Transocean: Bond Pricing Signals Other Drillers Won't Follow

| About: Transocean Ltd. (RIG)


Transocean's bonds get a 9% interest rate.

I discuss the implications of the offering for the company and the industry.

Other drillers will not follow Transocean's steps.

Deepwater Thalassa

I recently wrote about Transocean's (NYSE: RIG) decision to refinance 2020 - 2022 bonds. The company has announced the pricing for these notes, so we can now discuss the impact of the bond offering for both Transocean itself and the industry as a whole.

You did not need a crystal ball to predict that the interest rate on Transocean's 2023 bonds will be in high-single digits, but the actual interest rate of 9% is a bit disappointing.

What's more disappointing is that Transocean expects to receive $1.21 billion from the offering - below the initial $1.5 billion target.

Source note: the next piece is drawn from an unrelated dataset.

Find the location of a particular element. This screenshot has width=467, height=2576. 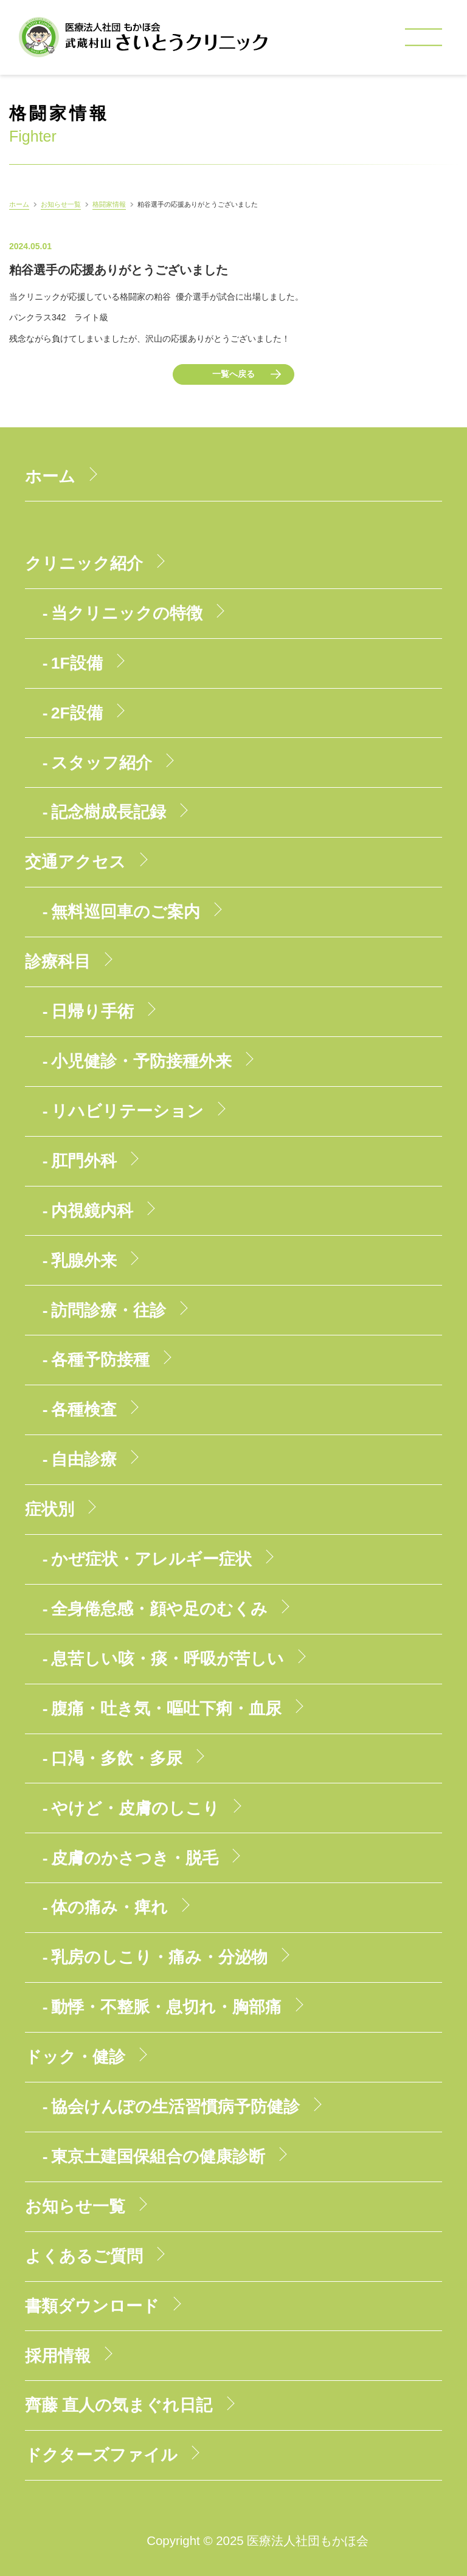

This is a sign that the demand for bonds was not strong enough . It looks like the bond market is not comfortable with current levels of oil prices, as they do not lead to any rebound in the contracting activity for offshore drillers.

Another potential explanation for weak demand is that potential buyers did not understand the necessity to buy 2020 - 2022 maturities when the company has earlier maturities to deal with. Longer-term play is not particularly encouraged in a market that is focused on nearer-term challenges.

Generally speaking, Transocean's offering showed that the bond market will be closed for many drillers. Transocean did not expect to capture major discount on its bonds (except for 3.8% notes due 2022) and still got a 9% interest rate on its offering.

This means that companies whose bonds trade at a serious discount will have to rely on the cash on hand to buy them at the open market and take advantage of the discount - the new offering is not an option for them.

In this light, drillers with existing credit lines have serious advantage over their less successful peers. The list of fiscally sound drillers contains usual suspects - Diamond Offshore Drilling (NYSE: DO), Rowan (NYSE: RDC), Ensco (NYSE: ESV), Noble Corp. (NYSE: NE). Most likely, these companies won't be offering their new bonds any time soon.

Ensco's scenario - equity offering - is much more likely. I'd argue that the stability of Diamond Offshore and Rowan stocks this year provides both companies with the opportunity to raise capital at decent price levels and secure more cash cushion in case there is no rebound in contract activity in 2017.

Investors who want exposure to offshore drilling favor both stocks this year, so such an offering could be done without damage to the stock price if the timing is right. As for Noble, the equity offering option is almost non-existent as the stock is under continuous pressure since March and current levels are unfavorable for such an offering.

Weaker companies - Seadrill (NYSE: SDRL), Atwood Oceanics (NYSE: ATW), Ocean Rig (NYSE: ORIG) and Pacific Drilling (NYSE: PACD) will have to rely on their own resources. In my view, an equity offering might make sense for Atwood Oceanics.

As for Seadrill, I expect that the company will dilute current shareholders in the restructuring which is currently expected to take place at the end of this year, but I don't expect any major moves on this front during the summer.

Ocean Rig's shares have enjoyed a good ride, so, theoretically, the company may sell the shares that were cheaply bought from DryShips (NYSE: DRYS) at a good profit and prove skeptics (including myself) wrong, but I don't think that this will happen in reality and I continue to believe that shares bought from DryShips will remain parked inside Ocean Rig Investments, the company's subsidiary.

As for Pacific Drilling, both bond offering and equity offering look impossible at this point. I remain convinced that the company needs a miracle to survive during this market downturn.

All in all, it looks like Transocean's bond offering will be a separate event and that offerings by other drillers will not follow. While the interest rate is high, Transocean's decision to push maturities to 2023 may prove a very good move if the market downturn lasts longer and day rates fail to recover with contracting activity.

The bond market was not ready to absorb $1.5 billion of bonds, so the company will likely have to wait for higher oil prices to proceed with the following offering (in case it wants to push all 2020 - 2022 maturities to 2023).

Disclosure: I/we have no positions in any stocks mentioned, and no plans to initiate any positions within the next 72 hours.

I wrote this article myself, and it expresses my own opinions. I am not receiving compensation for it (other than from Seeking Alpha). I have no business relationship with any company whose stock is mentioned in this article.

Additional disclosure: I may trade any of the abovementioned stocks.

Editor's Note: This article covers one or more stocks trading at less than $1 per share and/or with less than a $100 million market cap. Please be aware of the risks associated with these stocks.